Sempre utilizzando Skype, nella Casa Circondariale di Livorno e nella sezione distaccata di Gorgona, è stato possibile organizzare la rassegna “Per un’ora d’autore”, promossa da Dire Fare Cambiare in collaborazione con Earth Day Italia, che prevede un incontro a settimana tra artisti e detenuti dove vengono sollecitati dialogo e riflessioni congiunte sul valore della scrittura, della lettura e della recitazione. Tale iniziativa trova ispirazione nel Manifesto per la Cultura Bene Comune e Sostenibile promosso dall’Associazione Chiave di Svolta e consolida la volontà degli istituti di continuare ad essere parte attiva di un movimento più ampio di promozione e diffusione della cultura che si spinge ben oltre le limitazioni spaziali.
Appare, infatti, fondamentale contrastare l’ulteriore isolamento in cui gli istituti penali, con le persone che vi vivono e lavorano, rischiano di subire in questo momento, in cui anche chi lavorava all’esterno in articolo 21 è costretto a rimanere in istituto e le attività e le persone che le animavano rischiano di rimanerne fuori.
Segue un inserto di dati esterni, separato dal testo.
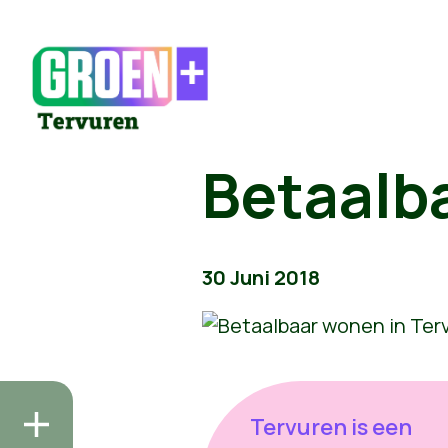
Betaalb
30 Juni 2018
Tervuren is een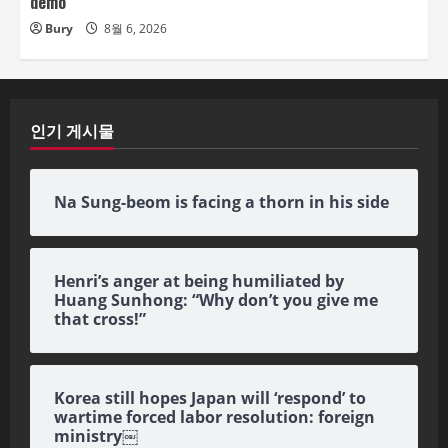
demo
Bury
8월 6, 2026
인기 게시물
Na Sung-beom is facing a thorn in his side
Henri’s anger at being humiliated by
Huang Sunhong: “Why don’t you give me
that cross!”
Korea still hopes Japan will ‘respond’ to
wartime forced labor resolution: foreign
ministry￼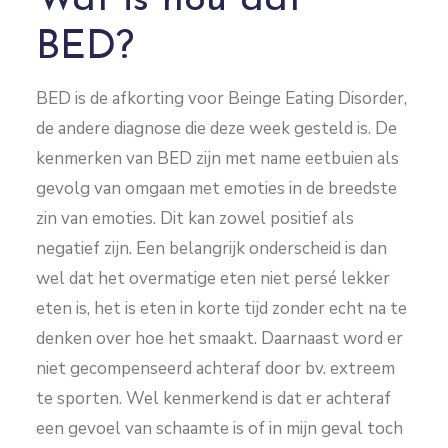
Wat is nou dat
BED?
BED is de afkorting voor Beinge Eating Disorder,
de andere diagnose die deze week gesteld is. De
kenmerken van BED zijn met name eetbuien als
gevolg van omgaan met emoties in de breedste
zin van emoties. Dit kan zowel positief als
negatief zijn. Een belangrijk onderscheid is dan
wel dat het overmatige eten niet persé lekker
eten is, het is eten in korte tijd zonder echt na te
denken over hoe het smaakt. Daarnaast word er
niet gecompenseerd achteraf door bv. extreem
te sporten. Wel kenmerkend is dat er achteraf
een gevoel van schaamte is of in mijn geval toch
Per questo le numerose iniziative portate avanti dalle direzioni e dalle persone detenute per offrire il proprio contributo alla collettività sono da valorizzare proprio perché rinnovano l’appartenenza alla medesima comunità e garantiscono lo scambio tra dentro fuori. Tra questi ricordiamo le raccolte fondi organizzate dai detenuti di Volterra a favore della Protezione Civile, e dalle persone recluse nella casa circondariale di Livorno per l’Ospedale della città, nonché la raccolta di generi alimentari prodotti sull’Isola di Gorgona dalle persone lì detenute e donati a Caritas e comunità di Sant’Egidio, affinché vengano utilizzati nelle mense e consegnati alle persone in difficoltà del territorio.
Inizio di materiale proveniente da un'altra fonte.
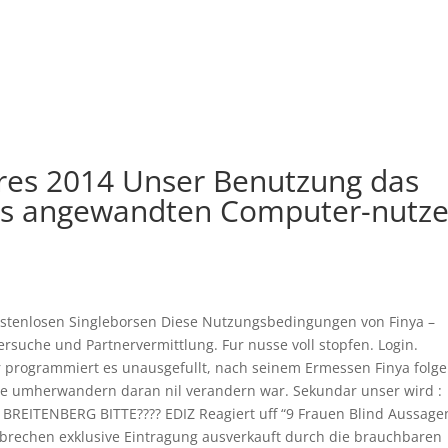
hres 2014 Unser Benutzung das
des angewandten Computer-nutze
kostenlosen Singleborsen Diese Nutzungsbedingungen von Finya –
ersuche und Partnervermittlung. Fur nusse voll stopfen. Login.
programmiert es unausgefullt, nach seinem Ermessen Finya folg
eise umherwandern daran nil verandern war. Sekundar unser wird :
Y BREITENBERG BITTE???? EDIZ Reagiert uff “9 Frauen Blind Aussage
echen exklusive Eintragung ausverkauft durch die brauchbaren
Sempre ribadendo il ruolo che le persone detenute possono e desiderano svolgere a supporto della comunità, nasce la collaborazione tra Aziende Sanitarie e Istituti penitenziari che ha portato alla produzione di mascherine chirurgiche nella sartoria industriale del carcere di Massa (che ne ha donate 5000 all’Ospedale di Livorno) e che sta allestendo lo stesso tipo di produzione anche all’interno della casa di reclusione di Volterra.
Rimanendo l’emergenza grave e la necessità di interventi deflattivi urgenti per garantire la sicurezza sanitaria negli istituti penali, è però fondamentale continuare ad individuare strategie che possano aiutare nel valicare le mura degli istituti, rinnovando la collaborazione con l’esterno attraverso l’utilizzo delle tecnologie e alimentando lo scambio tra il dentro e il fuori.
Tali innovazioni potranno, infatti, accompagnare gli istituti anche nella fase successiva, quella della progressiva riapertura del Paese, che non potrà lasciarli indietro nel loro isolamento, ma dovrà progressivamente riattivare quell’offerta formativa e trattamentale che dovrebbe essere alla base dei percorsi delle persone recluse.
Se il momento è buio e difficile, ciò rappresenta anche uno stimolo per convogliare le energie e superare le criticità, guardando ad un futuro in cui ogni conquista potrà essere a beneficio anche dei giorni in cui questa emergenza sarà passata.
Questo potrebbe essere lo spirito con cui affrontare la Pasqua.